- Born: 7 June 1916 Claremont, Western Australia
- Died: 14 February 2005 (aged 88)
- Allegiance: Australia
- Branch: Australian Army
- Service years: 1940–1954
- Rank: Major
- Unit: 3rd Battalion, Royal Australian Regiment
- Conflicts: Second World War; Korean War Battle of Maryang San; ;
- Awards: Distinguished Service Order Member of the Order of Australia

= Jack Gerke =

Australian Army officer

Jack Gerke, (7 June 1916 – 14 February 2005) was an officer in the Australian Army, serving in the Second World War and Korean War.

==Biography==
Gerke was born in Claremont, Western Australia on 7 June 1916. During the Second World War he enlisted in the Second Australian Imperial Force (2nd AIF) on 6 August 1940. An assistant moulder before the war, he was appointed as a lieutenant in 1941 and served in the 2/16th Battalion and the 26th Battalion.
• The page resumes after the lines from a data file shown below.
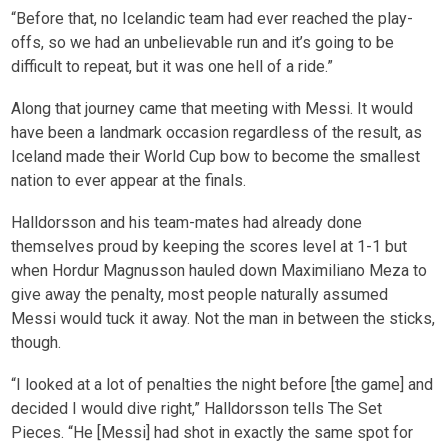
“Before that, no Icelandic team had ever reached the play-
offs, so we had an unbelievable run and it’s going to be
difficult to repeat, but it was one hell of a ride.”
Along that journey came that meeting with Messi. It would
have been a landmark occasion regardless of the result, as
Iceland made their World Cup bow to become the smallest
nation to ever appear at the finals.
Halldorsson and his team-mates had already done
themselves proud by keeping the scores level at 1-1 but
when Hordur Magnusson hauled down Maximiliano Meza to
give away the penalty, most people naturally assumed
Messi would tuck it away. Not the man in between the sticks,
though.
“I looked at a lot of penalties the night before [the game] and
decided I would dive right,” Halldorsson tells The Set
Pieces. “He [Messi] had shot in exactly the same spot for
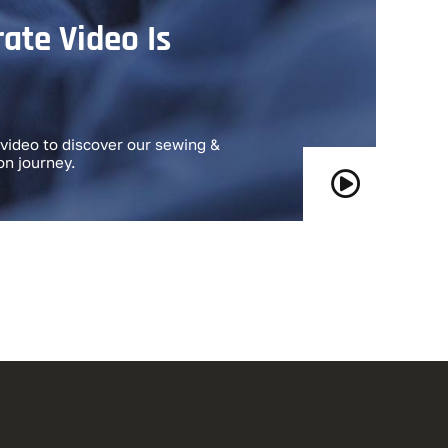
ate Video Is
video to discover our sewing &
on journey.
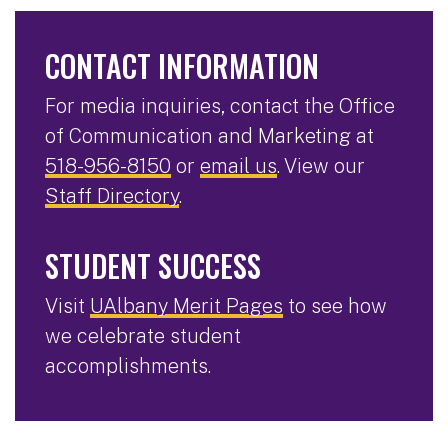
CONTACT INFORMATION
For media inquiries, contact the Office
of Communication and Marketing at
518-956-8150
or
email us
. View our
Staff Directory
.
STUDENT SUCCESS
Visit
UAlbany Merit Pages
to see how
we celebrate student
accomplishments.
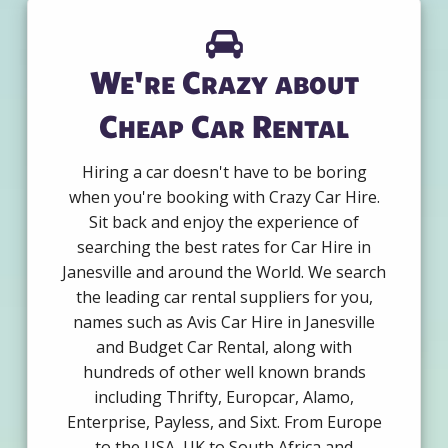
We're Crazy about
Cheap Car Rental
Hiring a car doesn't have to be boring
when you're booking with Crazy Car Hire.
Sit back and enjoy the experience of
searching the best rates for Car Hire in
Janesville and around the World. We search
the leading car rental suppliers for you,
names such as Avis Car Hire in Janesville
and Budget Car Rental, along with
hundreds of other well known brands
including Thrifty, Europcar, Alamo,
Enterprise, Payless, and Sixt. From Europe
to the USA, UK to South Africa and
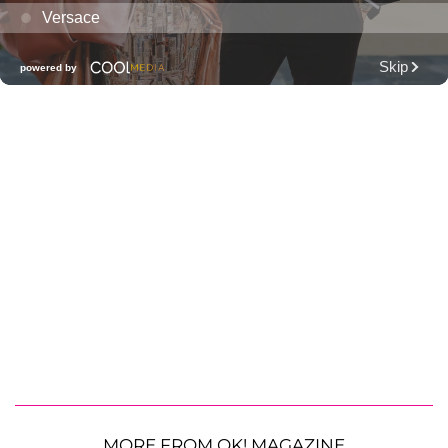
MORE FROM OK! MAGAZINE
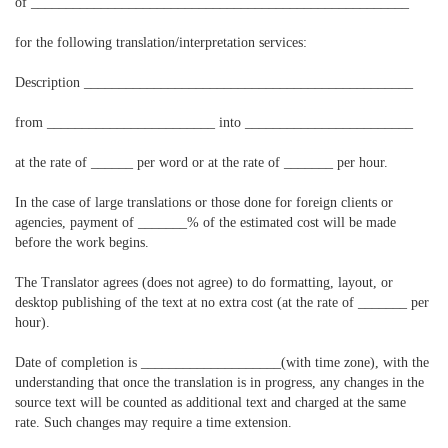
of ______________________________________________________
for the following translation/interpretation services:
Description _______________________________________________
from ________________________ into ________________________
at the rate of ______ per word or at the rate of _______ per hour.
In the case of large translations or those done for foreign clients or
agencies, payment of _______% of the estimated cost will be made
before the work begins.
The Translator agrees (does not agree) to do formatting, layout, or
desktop publishing of the text at no extra cost (at the rate of _______ per
hour).
Date of completion is ____________________(with time zone), with the
understanding that once the translation is in progress, any changes in the
source text will be counted as additional text and charged at the same
rate. Such changes may require a time extension.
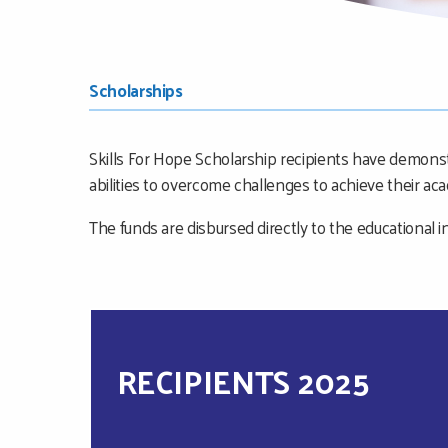
MAIN
SUB
Scholarships
CONTENT
NAVIGATION
Skills For Hope Scholarship recipients have demons
MENU
abilities to overcome challenges to achieve their ac
The funds are disbursed directly to the educational in
RECIPIENTS 2025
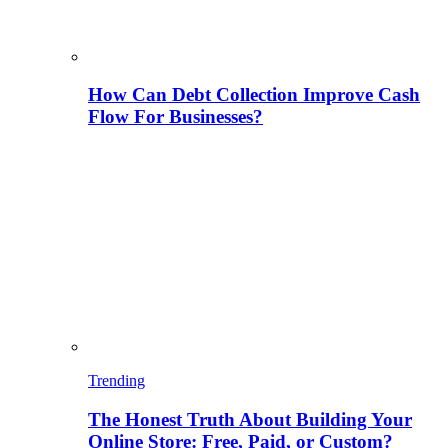
How Can Debt Collection Improve Cash
Flow For Businesses?
Trending
The Honest Truth About Building Your
Online Store: Free, Paid, or Custom?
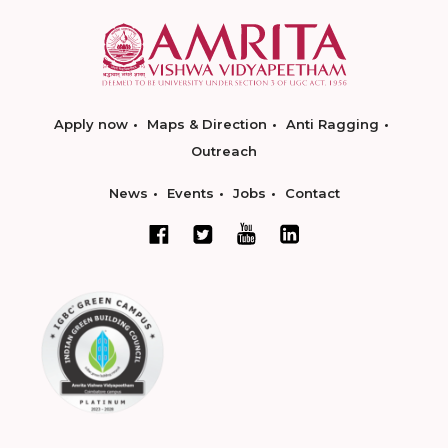
Apply now
Maps & Direction
Anti Ragging
Outreach
News
Events
Jobs
Contact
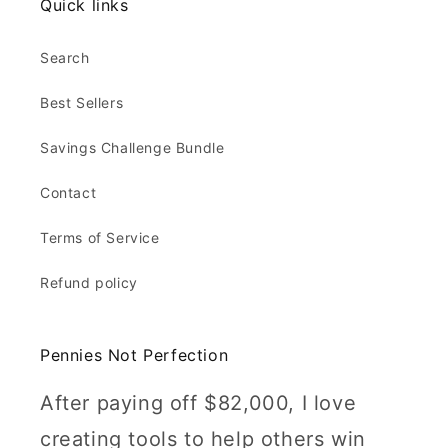
Quick links
Search
Best Sellers
Savings Challenge Bundle
Contact
Terms of Service
Refund policy
Pennies Not Perfection
After paying off $82,000, I love
creating tools to help others win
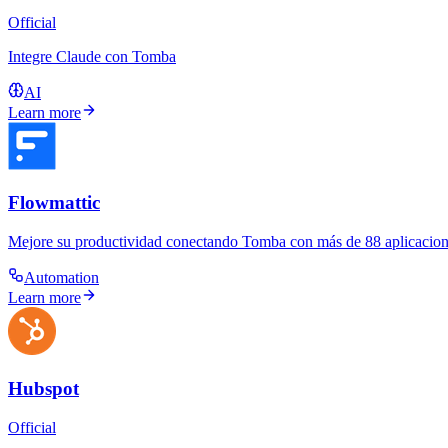
Official
Integre Claude con Tomba
AI
Learn more
Flowmattic
Mejore su productividad conectando Tomba con más de 88 aplicacione
Automation
Learn more
Hubspot
Official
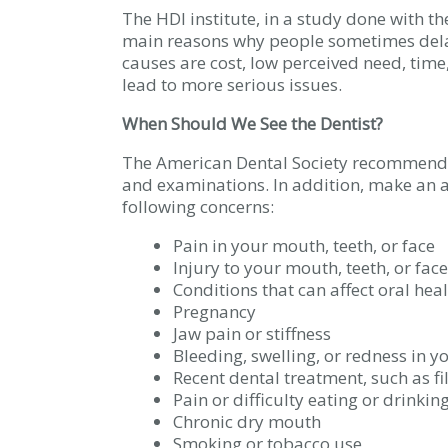
The HDI institute, in a study done with th
main reasons why people sometimes dela
causes are cost, low perceived need, time
lead to more serious issues.
When Should We See the Dentist?
The American Dental Society recommends 
and examinations. In addition, make an a
following concerns:
Pain in your mouth, teeth, or face
Injury to your mouth, teeth, or face
Conditions that can affect oral hea
Pregnancy
Jaw pain or stiffness
Bleeding, swelling, or redness in 
Recent dental treatment, such as fi
Pain or difficulty eating or drinkin
Chronic dry mouth
Smoking or tobacco use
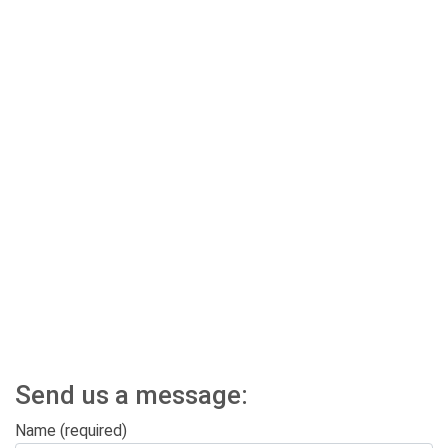
Send us a message:
Name (required)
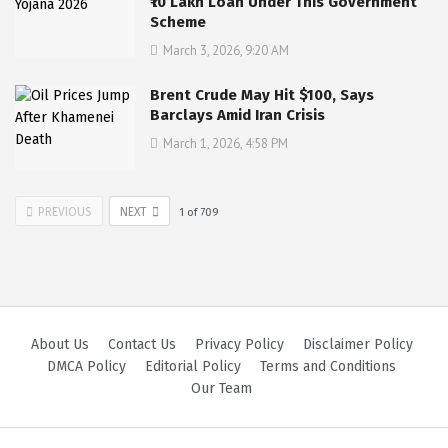
₹10 Lakh Loan Under This Government
Scheme
March 3, 2026, 9:20 AM
Brent Crude May Hit $100, Says
Barclays Amid Iran Crisis
March 1, 2026, 4:58 PM
PREVIOUS
NEXT
1
of
709
About Us
Contact Us
Privacy Policy
Disclaimer Policy
DMCA Policy
Editorial Policy
Terms and Conditions
Our Team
Placed into the Reserve of Officers in 1947, he was promoted to captain in 1950 and served in the 3rd Battalion, Royal Australian Regiment (3 RAR) during the Korean War in 1951–52. He was awarded the Distinguished Service Order for bravery and leadership during the Battle of Maryang San in July 1951. From 1952 to 1954 he served as officer commanding No. 1 Reinforcement Holding Unit. Reaching the rank of major, he resigned from the Army in 1954. In 1976 he was appointed a Member of the Order of Australia for service to veterans. Gerke died on 14 February 2005 at the age of 88.